Imaginez pouvoir explorer ce qui se cache à l'intérieur des différentes essences de bois, à l’échelle du micromètre, tout ça sans détruire les arbres et sans microscope ! C'est précisément le but du projet WoodSun d’Eric Badel et son équipe, mené en collaboration avec SOLEIL et basé sur la microtomographie X mise en œuvre sur la ligne PSICHE. Comme un scanner, cette technique permet de reconstituer des images 3D de l’intérieur des objets analysés. Les données obtenues sur PSICHE sont ensuite converties de façon à être « lisibles » par des imprimantes 3D, qui vont alors pouvoir reproduire des répliques d’échantillons de bois à l’échelle x 1000 (un micromètre devient un millimètre), révélant des détails invisibles à l'œil nu. Une véritable plongée sous l’écorce !

Le projet WoodSun s’inscrit dans le GDR (Groupement de Recherche) « science du bois », financé par le CNRS, INRAE, le ministère de la Culture et AgroParisTech. Ce GDR -une structure d'animation qui favorise les échanges entre les scientifiques des différentes entités citées- s’intéresse aux caractéristiques du bois, de la biologie à l'ingénierie, tout en explorant les liens entre structures et propriétés. Il coordonne des actions pédagogiques, partage des ressources et collabore avec la communauté scientifique et les professionnels du secteur.

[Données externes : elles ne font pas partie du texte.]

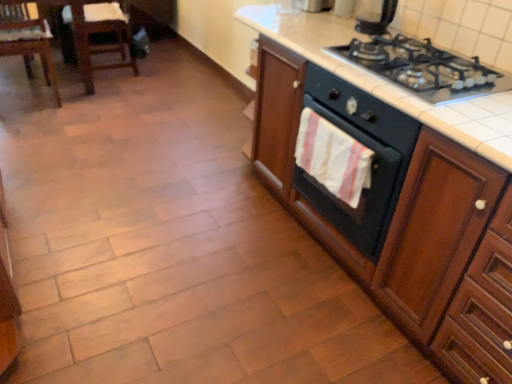 You are a GUI agent. You are given a task and a screenshot of the screen. Output one action in this format:
    pyautogui.click(x=<x>, y=<y>)
    Task: Click on the black glossy kettle at upper right
    
    Given the screenshot: What is the action you would take?
    pyautogui.click(x=376, y=19)

Identify the location of black matte oven at center-right. (372, 161).

Image resolution: width=512 pixels, height=384 pixels. I want to click on black glossy kettle at upper right, so click(376, 19).

Is white cotton hand towel at center-right taller than black matte oven at center-right?

In fact, white cotton hand towel at center-right may be shorter than black matte oven at center-right.

Looking at their sizes, would you say white cotton hand towel at center-right is wider or thinner than black matte oven at center-right?

Considering their sizes, white cotton hand towel at center-right looks slimmer than black matte oven at center-right.

Is white cotton hand towel at center-right turned away from black matte oven at center-right?

Absolutely, white cotton hand towel at center-right is directed away from black matte oven at center-right.

At what (x,y) coordinates should I click in order to perform the action: click on hand towel above the wooden cabinet at right (from a real-world perspective). Please return your answer as a coordinate pair (x, y). Looking at the image, I should click on (333, 157).

Does wooden cabinet at right have a greater height compared to white cotton hand towel at center-right?

Yes.

Considering the sizes of objects wooden cabinet at right and white cotton hand towel at center-right in the image provided, who is wider, wooden cabinet at right or white cotton hand towel at center-right?

Wider between the two is wooden cabinet at right.

From the image's perspective, which one is positioned higher, wooden cabinet at right or white cotton hand towel at center-right?

wooden cabinet at right.

Is black glossy kettle at upper right smaller than wooden cabinet at right?

Indeed, black glossy kettle at upper right has a smaller size compared to wooden cabinet at right.

Considering the positions of objects black glossy kettle at upper right and wooden cabinet at right in the image provided, who is more to the left, black glossy kettle at upper right or wooden cabinet at right?

wooden cabinet at right.

In the scene shown: Could you tell me if black glossy kettle at upper right is turned towards wooden cabinet at right?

Dans le cadre de ce GDR, une équipe inter-laboratoires (cf figure 1) s’est lancé un défi : proposer un nouvel outil pédagogique, permettant à tous d’apprécier la diversité des microstructures des bois sans mettre les yeux sur un microscope ! Et dans cet objectif, elle a demandé l’aide de SOLEIL.

Figure 1 : L’équipe (de gauche à droite) : Joffrey Viguier, Maître de Conférences ENSAM au LaBoMaP (Cluny) ; debout : Eric Badel, Directeur de Recherches INRAE à l’UMR PIAF (Clermont Ferrand) et Directeur du GDR 3544 « Sciences du Bois » ; accroupi : Yvan Duhamel, Ingénieur Université Montpellier (Montpellier) ; Cyril Bozonnet, post-doctorant INRAE à l’UMR PIAF (Clermont Ferrand) ; Olivier Arnould, Maître de Conférences Université Montpellier à l’UMR LMGC (Montpellier) ; Julien Ruelle, Ingénieur INRAE à l’UMR SILVA (Nancy).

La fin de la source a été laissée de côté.